*TASK*
Report, from the records below, every line where the word "прикладывался" appears.

(INFORMATION begins)

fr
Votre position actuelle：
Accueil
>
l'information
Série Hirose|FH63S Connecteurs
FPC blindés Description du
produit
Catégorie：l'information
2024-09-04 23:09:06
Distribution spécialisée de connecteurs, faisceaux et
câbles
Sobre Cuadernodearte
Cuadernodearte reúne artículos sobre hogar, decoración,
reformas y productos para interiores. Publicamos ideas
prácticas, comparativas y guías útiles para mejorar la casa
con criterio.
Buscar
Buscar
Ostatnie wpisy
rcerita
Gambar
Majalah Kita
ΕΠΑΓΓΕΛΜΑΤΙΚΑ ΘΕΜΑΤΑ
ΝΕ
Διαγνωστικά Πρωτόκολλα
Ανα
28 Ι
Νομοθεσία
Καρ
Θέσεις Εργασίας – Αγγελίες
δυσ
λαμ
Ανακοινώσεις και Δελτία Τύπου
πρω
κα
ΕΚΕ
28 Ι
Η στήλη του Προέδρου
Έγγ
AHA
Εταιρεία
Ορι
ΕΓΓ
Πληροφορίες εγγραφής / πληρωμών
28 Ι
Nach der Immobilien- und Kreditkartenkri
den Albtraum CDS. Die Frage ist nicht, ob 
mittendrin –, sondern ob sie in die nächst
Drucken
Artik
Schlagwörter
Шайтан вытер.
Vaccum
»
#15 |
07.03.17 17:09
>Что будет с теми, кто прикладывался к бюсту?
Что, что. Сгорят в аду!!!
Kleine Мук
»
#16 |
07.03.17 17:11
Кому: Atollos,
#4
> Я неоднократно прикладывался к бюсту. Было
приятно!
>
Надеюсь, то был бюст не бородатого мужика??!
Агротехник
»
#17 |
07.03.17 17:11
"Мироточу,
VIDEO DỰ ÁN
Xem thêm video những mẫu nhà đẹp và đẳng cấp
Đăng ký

(INFORMATION ends)
(INFORMATION begins)

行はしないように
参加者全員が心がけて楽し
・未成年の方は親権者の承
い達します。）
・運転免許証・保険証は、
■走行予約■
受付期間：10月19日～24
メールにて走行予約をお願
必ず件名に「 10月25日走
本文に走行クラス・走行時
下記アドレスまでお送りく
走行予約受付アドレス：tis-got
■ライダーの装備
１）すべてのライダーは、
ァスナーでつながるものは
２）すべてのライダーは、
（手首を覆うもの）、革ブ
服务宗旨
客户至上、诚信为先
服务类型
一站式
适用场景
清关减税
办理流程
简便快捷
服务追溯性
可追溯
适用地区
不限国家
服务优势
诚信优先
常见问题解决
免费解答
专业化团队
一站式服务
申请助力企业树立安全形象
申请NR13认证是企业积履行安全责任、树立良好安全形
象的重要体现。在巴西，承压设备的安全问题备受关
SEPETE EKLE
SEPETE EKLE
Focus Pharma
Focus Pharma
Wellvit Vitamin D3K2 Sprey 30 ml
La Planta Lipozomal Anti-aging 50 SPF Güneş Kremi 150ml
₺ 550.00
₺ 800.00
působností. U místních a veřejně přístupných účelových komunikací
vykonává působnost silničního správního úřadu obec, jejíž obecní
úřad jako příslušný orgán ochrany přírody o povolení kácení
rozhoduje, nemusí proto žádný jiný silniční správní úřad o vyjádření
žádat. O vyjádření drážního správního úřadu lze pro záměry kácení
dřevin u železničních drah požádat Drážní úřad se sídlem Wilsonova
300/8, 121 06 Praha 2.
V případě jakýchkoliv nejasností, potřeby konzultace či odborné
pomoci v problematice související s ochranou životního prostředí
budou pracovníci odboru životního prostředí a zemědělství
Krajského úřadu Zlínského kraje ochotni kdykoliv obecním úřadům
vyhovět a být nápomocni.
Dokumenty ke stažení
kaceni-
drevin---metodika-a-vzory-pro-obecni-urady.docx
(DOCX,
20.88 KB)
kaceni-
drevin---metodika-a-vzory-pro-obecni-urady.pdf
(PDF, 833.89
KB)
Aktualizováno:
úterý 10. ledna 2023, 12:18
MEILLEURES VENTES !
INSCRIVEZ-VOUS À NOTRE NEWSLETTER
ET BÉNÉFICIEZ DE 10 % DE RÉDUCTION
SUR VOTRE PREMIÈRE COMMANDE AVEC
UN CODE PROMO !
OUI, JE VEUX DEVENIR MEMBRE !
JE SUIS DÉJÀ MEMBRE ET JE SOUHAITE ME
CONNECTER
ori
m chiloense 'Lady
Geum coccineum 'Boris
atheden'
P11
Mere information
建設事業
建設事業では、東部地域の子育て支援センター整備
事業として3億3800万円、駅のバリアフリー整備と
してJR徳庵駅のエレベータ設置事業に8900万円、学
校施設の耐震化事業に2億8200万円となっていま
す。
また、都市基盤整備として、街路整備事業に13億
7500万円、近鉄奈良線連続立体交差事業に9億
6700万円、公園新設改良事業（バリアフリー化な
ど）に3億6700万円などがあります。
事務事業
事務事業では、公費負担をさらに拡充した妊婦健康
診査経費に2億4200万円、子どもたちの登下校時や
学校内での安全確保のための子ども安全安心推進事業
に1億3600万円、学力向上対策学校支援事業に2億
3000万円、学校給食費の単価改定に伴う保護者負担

(INFORMATION ends)
(INFORMATION begins)

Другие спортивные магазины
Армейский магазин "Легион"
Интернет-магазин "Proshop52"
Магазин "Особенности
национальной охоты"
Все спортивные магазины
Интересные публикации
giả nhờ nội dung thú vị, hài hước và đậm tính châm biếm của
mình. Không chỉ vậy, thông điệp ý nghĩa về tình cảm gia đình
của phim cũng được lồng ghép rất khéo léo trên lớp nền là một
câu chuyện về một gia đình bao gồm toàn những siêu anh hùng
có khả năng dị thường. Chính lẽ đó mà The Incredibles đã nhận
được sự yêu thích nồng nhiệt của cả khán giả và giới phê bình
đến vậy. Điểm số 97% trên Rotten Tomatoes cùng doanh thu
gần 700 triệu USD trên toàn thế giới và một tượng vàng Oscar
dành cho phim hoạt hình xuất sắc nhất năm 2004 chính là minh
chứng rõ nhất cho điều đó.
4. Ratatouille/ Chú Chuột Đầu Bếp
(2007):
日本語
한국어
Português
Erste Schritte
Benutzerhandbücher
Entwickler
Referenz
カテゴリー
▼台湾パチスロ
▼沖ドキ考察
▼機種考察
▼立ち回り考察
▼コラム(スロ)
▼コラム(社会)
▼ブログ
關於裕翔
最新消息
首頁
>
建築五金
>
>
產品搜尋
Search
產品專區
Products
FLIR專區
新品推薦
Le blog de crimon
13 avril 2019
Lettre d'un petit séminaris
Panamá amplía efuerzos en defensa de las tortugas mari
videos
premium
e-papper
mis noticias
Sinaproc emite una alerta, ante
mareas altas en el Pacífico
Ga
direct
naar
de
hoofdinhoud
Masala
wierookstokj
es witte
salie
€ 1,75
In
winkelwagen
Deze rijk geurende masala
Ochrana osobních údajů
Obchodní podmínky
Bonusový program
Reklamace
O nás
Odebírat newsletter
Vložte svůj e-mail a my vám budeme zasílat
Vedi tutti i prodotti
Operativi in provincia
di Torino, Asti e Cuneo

(INFORMATION ends)

*ANSWER FOR THIS EXERCISE*
>Что будет с теми, кто прикладывался к бюсту?
> Я неоднократно прикладывался к бюсту. Было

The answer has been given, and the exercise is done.